Contrastive Learning with Consistent Representations
- URL: http://arxiv.org/abs/2302.01541v1
- Date: Fri, 3 Feb 2023 04:34:00 GMT
- Title: Contrastive Learning with Consistent Representations
- Authors: Zihu Wang, Yu Wang, Hanbin Hu, Peng Li
- Abstract summary: This paper proposes Contrastive Learning with Consistent Representations (CoCor)
CoCor is a new consistency measure, DA consistency, which dictates the mapping of augmented input data to the representation space.
The proposed techniques give rise to a semi-supervised learning framework based on bi-level optimization, achieving new state-of-the-art results for image recognition.
- Score: 8.274769259790926
- License: http://creativecommons.org/licenses/by/4.0/
- Abstract: Contrastive learning demonstrates great promise for representation learning.

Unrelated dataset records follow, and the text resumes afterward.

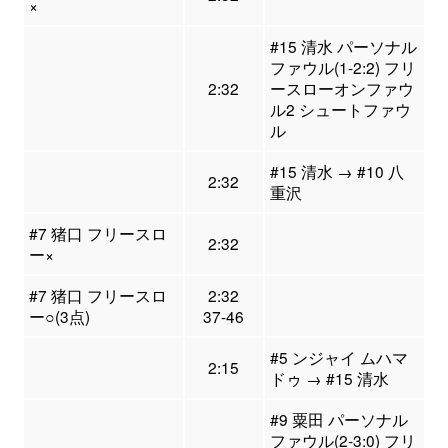
×
#15 清水 パーソナル
ファウル(1-2:2) フリ
2:32
ースローオンファウ
ル2 シュートファウ
ル
#15 清水 → #10 八
2:32
重沢
#7 猪口 フリースロ
2:32
ー×
#7 猪口 フリースロ
2:32
ー○(3点)
37-46
#5 ンジャイ ムハマ
2:15
ドゥ → #15 清水
#9 粟田 パーソナル
ファウル(2-3:0) フリ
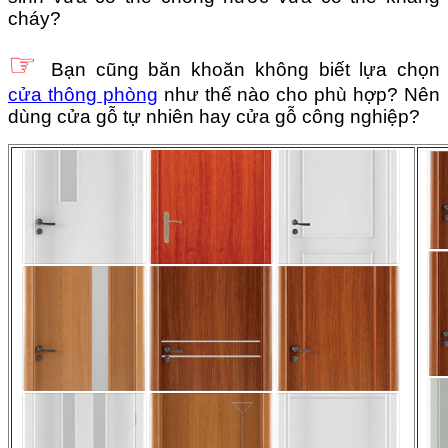
cháy?
☞
Bạn cũng băn khoăn không biết lựa chọn
cửa thông phòng
như thế nào cho phù hợp?
Nên
dùng cửa gỗ tự nhiên hay cửa gỗ công nghiệp?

Data augmentations play a critical role in contrastive learning by providing
informative views of the data without needing the labels. However, the
performance of the existing works heavily relies on the quality of the employed
data augmentation (DA) functions, which are typically hand picked from a
restricted set of choices. While exploiting a diverse set of data augmentations
is appealing, the intricacies of DAs and representation learning may lead to
performance degradation. To address this challenge and allow for a systemic use
of large numbers of data augmentations, this paper proposes Contrastive
Learning with Consistent Representations (CoCor). At the core of CoCor is a new
consistency measure, DA consistency, which dictates the mapping of augmented
input data to the representation space such that these instances are mapped to
optimal locations in a way consistent to the intensity of the DA applied.
Furthermore, a data-driven approach is proposed to learn the optimal mapping
locations as a function of DA while maintaining a desired monotonic property
with respect to DA intensity. The proposed techniques give rise to a
semi-supervised learning framework based on bi-level optimization, achieving
new state-of-the-art results for image recognition.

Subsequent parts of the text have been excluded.